I try to hide from the inevitable that this darling baby will, all too soon, be a truculent toddler, answering back, refusing to eat his greens, causing scenes in the supermarket – all the things that had made you tut before you became a parent yourself and knew the relentlessness of daily life. As I write, Luke is less than a year and is adorable. By the time he is a ‘terrible two’ (and terrible three in my experience!), Robin will be five :- if the evidence of my friend’s children is anything to go by, he will be calmer because he is able to express himself more clearly. Does nature programme a mother to be wrapped up in her defenceless new baby, to the exclusion of her other child(ren), for its own safety? Maybe the mixture of feelings I have now are as normal and natural as the overwhelming ‘all at sea’ ness after the first birth. Undoubtedly some babies are easier than others regardless of their place in the pecking order of the family. Perhaps I have been lucky that Luke is so amenable.

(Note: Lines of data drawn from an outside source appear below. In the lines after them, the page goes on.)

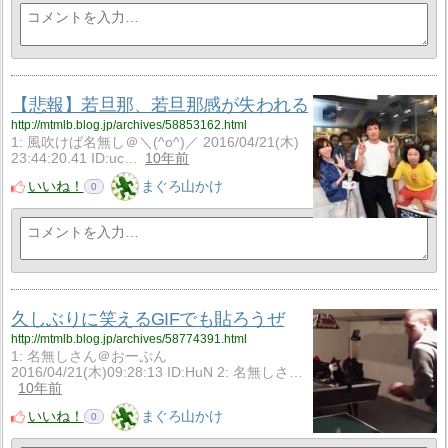
【悲報】若旦那、若旦那感が失われる
http://mtmlb.blog.jp/archives/58853162.html
1: 風吹けば名無し＠＼(^o^)／ 2016/04/21(木)
23:44:20.41 ID:uc…
10年前
いいね！
まぐろ山かけ
0
久しぶりに笑えるGIFでも貼ろうぜ
http://mtmlb.blog.jp/archives/58774391.html
1: 名無しさん＠おーぷん
2016/04/21(木)09:28:13 ID:HuN 2: 名無しさ…
10年前
いいね！
まぐろ山かけ
0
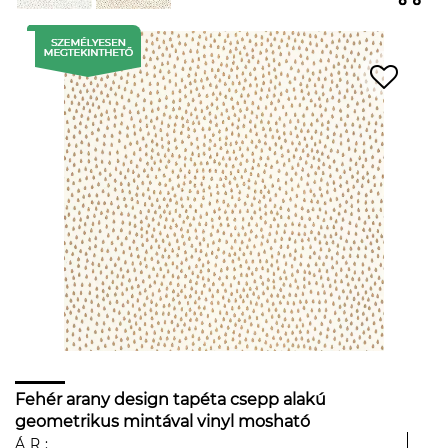
Fehér arany design tapéta csepp alakú
geometrikus mintával vinyl mosható
ÁR:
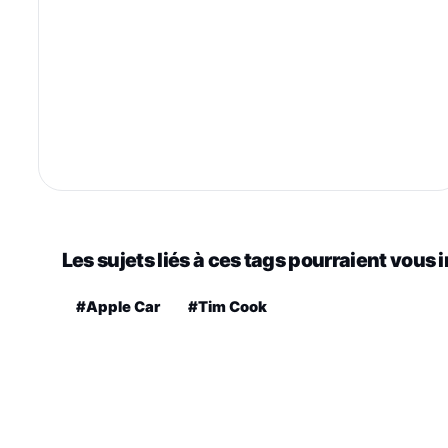
Les sujets liés à ces tags pourraient vous 
#Apple Car
#Tim Cook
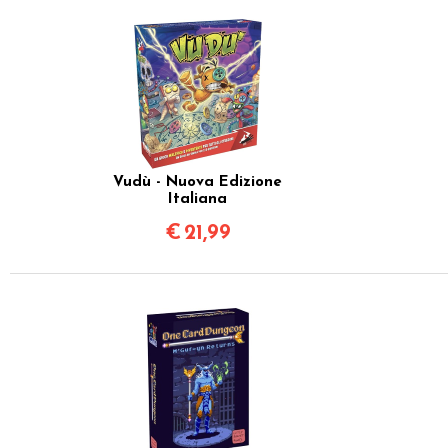
Vudù - Nuova Edizione
Italiana
€
21,99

When I was pregnant with Luke, I spent the afternoon with a family who had a two year old and a baby. I’d known them when the first child came along and observed their delight over her but not seen them recently and was surprised to see that they were very sharp with the older child over what seemed to be small matters. The baby had all of the attention and the child seemed to be sidelined. I thought I wouldn’t treat Robin like that, however irritating he was. I certainly wouldn’t humiliate him by drawing attention to his shortcomings in public. Like so many humbling experiences of becoming a mother I find myself behaving exactly like that, ticking Robin off with the same sharp tone of voice, regardless of who is around. I have to remind myself he is still very young and I am tired – the two together sometimes produce fireworks. I do love Robin passionately; the thought of any harm coming to him is unbearable. We always kiss and make up if either of us has been cross with the other and small children are superb at not bearing grudges, which has taught me to let go too.

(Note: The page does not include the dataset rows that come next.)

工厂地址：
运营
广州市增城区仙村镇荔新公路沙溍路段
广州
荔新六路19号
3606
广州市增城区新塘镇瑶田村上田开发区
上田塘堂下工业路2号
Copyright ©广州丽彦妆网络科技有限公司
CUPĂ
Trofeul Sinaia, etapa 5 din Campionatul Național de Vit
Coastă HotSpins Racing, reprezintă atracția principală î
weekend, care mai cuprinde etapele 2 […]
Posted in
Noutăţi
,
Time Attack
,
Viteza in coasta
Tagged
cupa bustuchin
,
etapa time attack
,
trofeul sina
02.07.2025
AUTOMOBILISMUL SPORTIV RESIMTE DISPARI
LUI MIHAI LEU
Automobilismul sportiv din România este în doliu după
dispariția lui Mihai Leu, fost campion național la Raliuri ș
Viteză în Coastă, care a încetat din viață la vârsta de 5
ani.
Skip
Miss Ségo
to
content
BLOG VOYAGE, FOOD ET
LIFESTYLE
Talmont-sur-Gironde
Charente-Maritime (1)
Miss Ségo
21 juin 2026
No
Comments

Robin is very protective and proud of his little brother and Luke, in turn, lights up when he sees Robin. Occasionally Robin can be over-boisterous, usually when he is tired, but he delights in making Luke laugh. He accepts that he is not allowed to pick Luke up unless I’m there and his concern when the baby is crying is almost as great as mine. Unconsciously he adopts my language when calming him, ‘it’s alright, baby…..’ or he will scuttle to fetch a favourite toy or a dummy. Sometimes he will grab one of the baby toys, insisting that it is his, which is, I imagine, a call for attention. At the moment, Robin is unquestionably top dog in terms of skills and strength. I am slightly anxious about how he will respond when Luke is able to go for the toys himself and challenges the older’s authority. Hopefully the bond between them will be strong enough to overcome the spats.

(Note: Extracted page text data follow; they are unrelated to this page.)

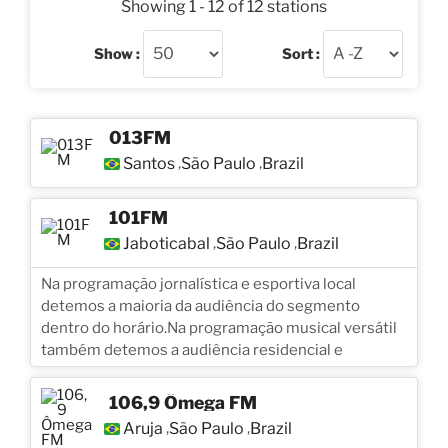
Showing 1 - 12 of 12 stations
Show :
Sort :
013FM
Santos
São Paulo
Brazil
,
,
101FM
Jaboticabal
São Paulo
Brazil
,
,
Na programação jornalística e esportiva local
detemos a maioria da audiência do segmento
dentro do horário.Na programação musical versátil
também detemos a audiência residencial e
106,9 Ômega FM
Aruja
São Paulo
Brazil
,
,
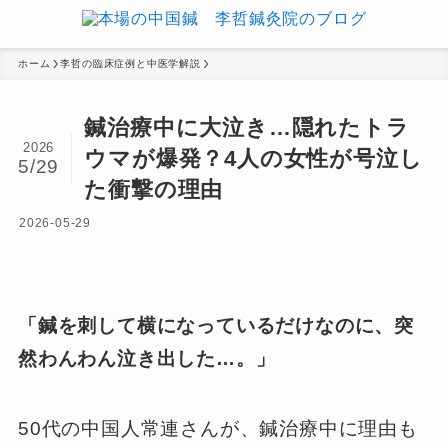
ホーム
李哲の臨床症例と中医学解説
鍼治療中に大泣き…隠れたトラ
2026
ウマが爆発？4人の女性が号泣し
5/29
た衝撃の理由
2026-05-29
「鍼を刺して横になっているだけなのに、突
然わんわん泣き出した…。」
50代の中国人常連さんが、鍼治療中に理由も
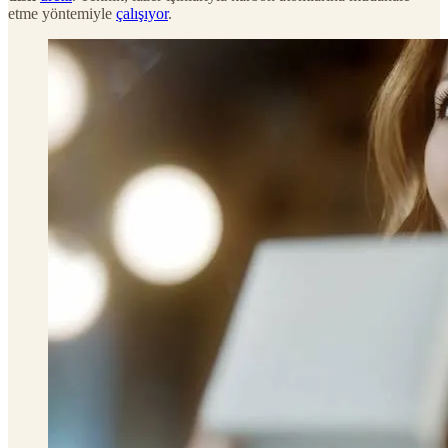
etme yöntemiyle
çalışıyor
.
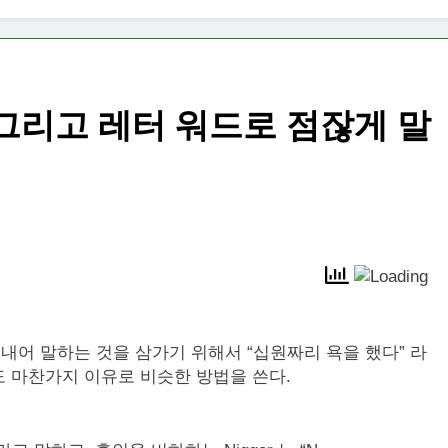
 그리고 레터 워드로 점잖게 말
어 말하는 것을 삼가기 위해서 “십원짜리 욕을 했다” 라
 마찬가지 이유로 비슷한 방법을 쓴다.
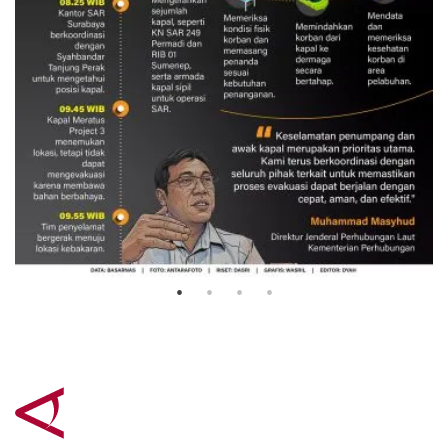
Evakuasi korban kebakaran KM
Mutiara Sentosa 2
3 Agustus 2026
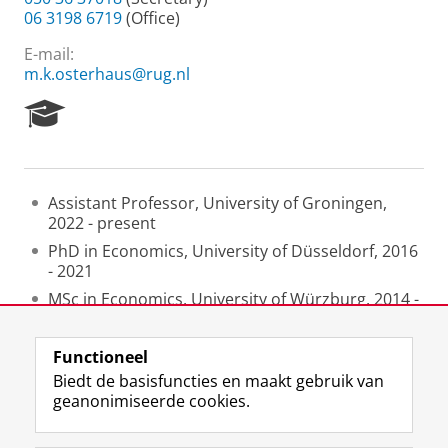
06 3198 6719
(Office)
E-mail:
m.k.osterhaus@rug.nl
R
e
s
e
a
Assistant Professor, University of Groningen,
r
2022 - present
c
h
PhD in Economics, University of Düsseldorf, 2016
P
- 2021
o
MSc in Economics, University of Würzburg, 2014 -
r
2016
t
a
Functioneel
l
Laatst gewijzigd:
18 februari 2025 23:17
Biedt de basisfuncties en maakt gebruik van
geanonimiseerde cookies.
F
L
R
I
Y
Volg de RUG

Some of the sweetest moments are when I see Robin nestling up to Luke, whispering something to him or showing him a picture in a book. It is tinged with sadness, for there is a realisation that they will have a special bond as brothers that will exclude me in years to come. I’m thankful that they will have each other to confide in and fervently hope that their relationship develops with the passing years and doesn’t go sour. I am bursting with pride over my two boys; I will do my best to treat them both fairly and equally and have faith that life will do so too.